The New York Times Books section has some work to do.

The New York Times Books section has some work to do.
April Sikorski via Wikimedia Commons.

Though I admire the force and energy behind their latest project, 100 Best Books of the 21st Century, the result is imperfect. It’s not terrible, but it isn’t great. 

A good example of its dodginess would be number 98, Ann Patchett’s Bel Canto, summarized in the list thus: 


A famed opera singer performs for a Japanese executive’s birthday at a luxe private home in South America; it’s that kind of party.
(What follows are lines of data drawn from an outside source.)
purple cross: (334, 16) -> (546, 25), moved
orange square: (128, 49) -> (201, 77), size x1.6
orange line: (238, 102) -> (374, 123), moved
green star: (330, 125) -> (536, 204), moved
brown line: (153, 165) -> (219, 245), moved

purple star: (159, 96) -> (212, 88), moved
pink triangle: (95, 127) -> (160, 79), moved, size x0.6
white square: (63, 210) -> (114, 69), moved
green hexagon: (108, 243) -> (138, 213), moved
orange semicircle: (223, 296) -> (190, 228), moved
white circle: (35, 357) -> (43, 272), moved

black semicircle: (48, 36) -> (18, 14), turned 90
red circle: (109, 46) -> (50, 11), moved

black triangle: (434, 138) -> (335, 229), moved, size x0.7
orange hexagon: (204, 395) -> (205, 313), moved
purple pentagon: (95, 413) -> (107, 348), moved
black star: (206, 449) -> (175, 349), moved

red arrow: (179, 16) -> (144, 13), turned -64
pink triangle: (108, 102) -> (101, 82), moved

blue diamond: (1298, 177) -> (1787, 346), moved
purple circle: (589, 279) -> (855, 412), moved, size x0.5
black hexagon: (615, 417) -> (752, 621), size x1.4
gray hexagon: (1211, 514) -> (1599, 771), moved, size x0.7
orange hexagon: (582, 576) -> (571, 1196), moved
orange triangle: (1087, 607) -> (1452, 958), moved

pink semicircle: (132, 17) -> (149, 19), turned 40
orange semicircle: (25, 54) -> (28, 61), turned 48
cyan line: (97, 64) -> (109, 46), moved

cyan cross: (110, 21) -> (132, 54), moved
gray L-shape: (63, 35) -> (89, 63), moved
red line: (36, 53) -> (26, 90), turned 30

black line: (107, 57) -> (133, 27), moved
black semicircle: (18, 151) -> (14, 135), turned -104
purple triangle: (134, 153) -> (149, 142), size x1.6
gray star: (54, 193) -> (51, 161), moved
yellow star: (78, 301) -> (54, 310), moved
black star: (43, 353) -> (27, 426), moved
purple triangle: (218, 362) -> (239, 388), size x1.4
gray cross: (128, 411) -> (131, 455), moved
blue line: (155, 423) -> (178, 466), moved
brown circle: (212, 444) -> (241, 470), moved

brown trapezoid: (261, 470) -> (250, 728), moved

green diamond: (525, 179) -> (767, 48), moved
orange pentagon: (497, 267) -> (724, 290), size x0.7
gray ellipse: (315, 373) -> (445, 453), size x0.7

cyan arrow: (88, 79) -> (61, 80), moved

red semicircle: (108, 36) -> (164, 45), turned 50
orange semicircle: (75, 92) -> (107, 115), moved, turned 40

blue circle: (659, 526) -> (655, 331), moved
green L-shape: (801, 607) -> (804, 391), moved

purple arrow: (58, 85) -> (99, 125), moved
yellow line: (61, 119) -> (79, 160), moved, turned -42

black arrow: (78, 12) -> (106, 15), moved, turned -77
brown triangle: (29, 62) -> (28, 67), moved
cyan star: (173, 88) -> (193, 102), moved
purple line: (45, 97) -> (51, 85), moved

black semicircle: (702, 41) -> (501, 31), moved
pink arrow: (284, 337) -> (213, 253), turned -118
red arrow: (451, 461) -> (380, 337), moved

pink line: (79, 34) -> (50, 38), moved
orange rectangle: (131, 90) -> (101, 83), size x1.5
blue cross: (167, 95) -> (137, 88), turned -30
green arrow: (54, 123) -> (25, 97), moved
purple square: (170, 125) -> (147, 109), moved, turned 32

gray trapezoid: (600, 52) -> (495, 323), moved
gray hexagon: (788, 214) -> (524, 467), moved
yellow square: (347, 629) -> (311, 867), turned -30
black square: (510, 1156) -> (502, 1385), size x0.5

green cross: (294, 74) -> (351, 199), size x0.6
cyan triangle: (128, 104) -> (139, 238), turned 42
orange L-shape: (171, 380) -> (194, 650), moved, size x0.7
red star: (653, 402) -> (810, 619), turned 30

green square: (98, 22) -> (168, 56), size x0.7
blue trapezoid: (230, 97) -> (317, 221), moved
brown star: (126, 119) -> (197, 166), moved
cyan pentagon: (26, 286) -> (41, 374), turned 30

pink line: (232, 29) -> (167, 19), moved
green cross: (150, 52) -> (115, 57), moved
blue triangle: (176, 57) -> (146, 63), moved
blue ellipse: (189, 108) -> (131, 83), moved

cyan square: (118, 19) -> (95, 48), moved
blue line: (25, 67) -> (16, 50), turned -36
But when a group of young guerrillas swoops in and takes everyone in the house hostage, Patchett’s exquisitely calibrated novel — inspired by a real incident — becomes a piano wire of tension, vibrating on high.

Mixed metaphor aside, you can actually guess almost everything that happens in Bel Canto from that description, which isn’t really a compliment. It’s an entertaining and emotional novel that plays out like a sort of video game of an opera, counting down to the explosion that is implied from the start. It’s also a novel constructed out of heavy symbols—a personification allegory about the human heart using European opera singers, East Asian businessmen, Latin American child soldiers—with all the attendant stereotyping and very little else going on under those symbols’ surface. 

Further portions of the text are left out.